Béchamel Sauce is a sauce traditionally made from a white roux and milk. French, Italian and Greek Béchamel sauce recipes include salt and nutmeg as a seasoning base. It is one of the “mother sauces” of French cuisine.
Extremely simple, it takes a mere 10 minutes to make and can be used in a variety of dishes! Creamy, dreamy, buttery and nutty – this is a staple sauce you need in your repertoire. It can be used in dishes including pasta, casserole, sauces and pies! My favorite uses for this sauce are in Mac and Cheese, Lasagna, and Alfredo sauce.
Like any sauce, bechamel can be prepared to be thick or thin in consistency. Perhaps you’re making fresh fish and would prefer to keep the bechamel on the thinner side as a light topping. Or, maybe you’re making a pasta dish and looking for a luscious sauce that will graciously coat all the pasta.
The key to determining how thick or thin your bechamel ends up is dependent on 2 factors: what ratio of flour to butter you use, and how long you cook your sauce.

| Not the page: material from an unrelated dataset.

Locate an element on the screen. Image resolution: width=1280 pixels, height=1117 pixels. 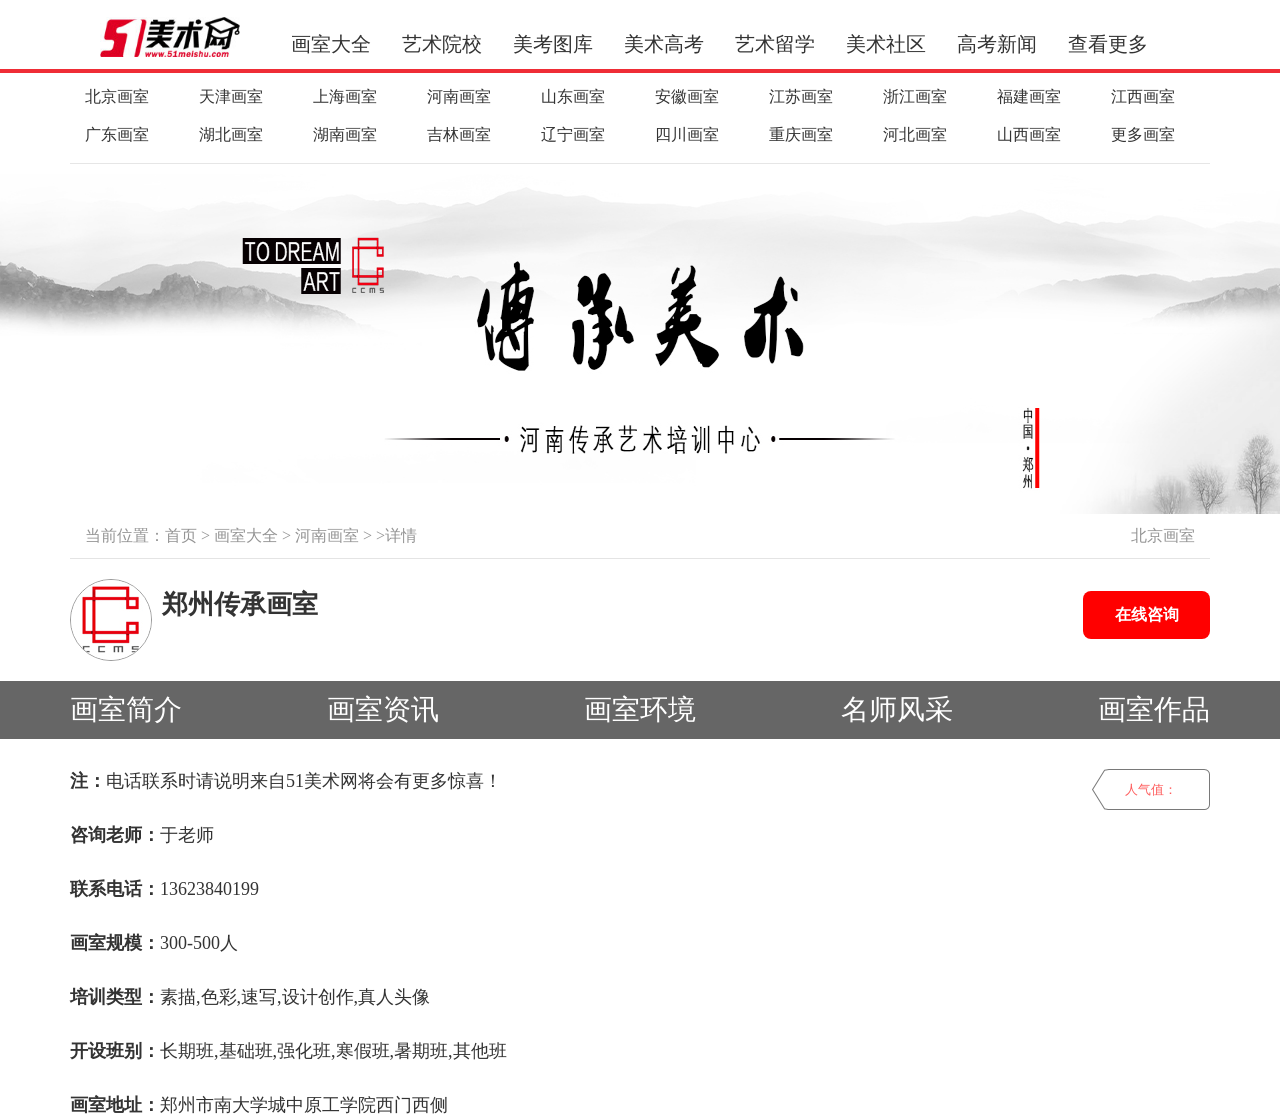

I prefer Julia Child’s method of a 2:1 ratio of flour to butter. For example, for 1 cup of bechamel sauce, I’ll use 2 tablespoons of all-purpose flour to 1 tablespoon of unsalted butter.
This ratio will provide a thicker bechamel than an equal ratio, even if you don’t cook the sauce very long.
Still, cooking time matters. The more you cook your bechamel over the stove, the thicker it will get. Eventually, if you cook it long enough, it will even obtain a melted cheese-like consistency, where it appears as though the sauce can stretch.